── Entries supplied ──
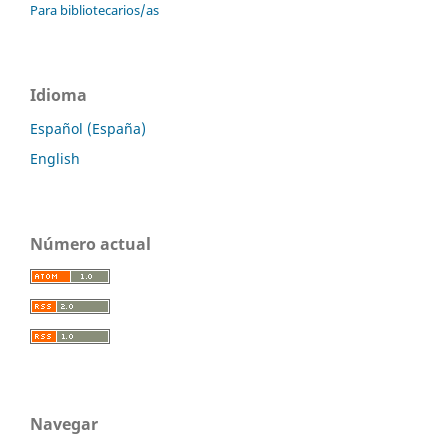
Para bibliotecarios/as
Idioma
Español (España)
English
Número actual
Navegar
───
--- Work item ---
None of the pictures should appear, though every line of the data above must be reproduced exactly.

--- Exercise response ---
Para bibliotecarios/as
Idioma
Español (España)
English
Número actual
Navegar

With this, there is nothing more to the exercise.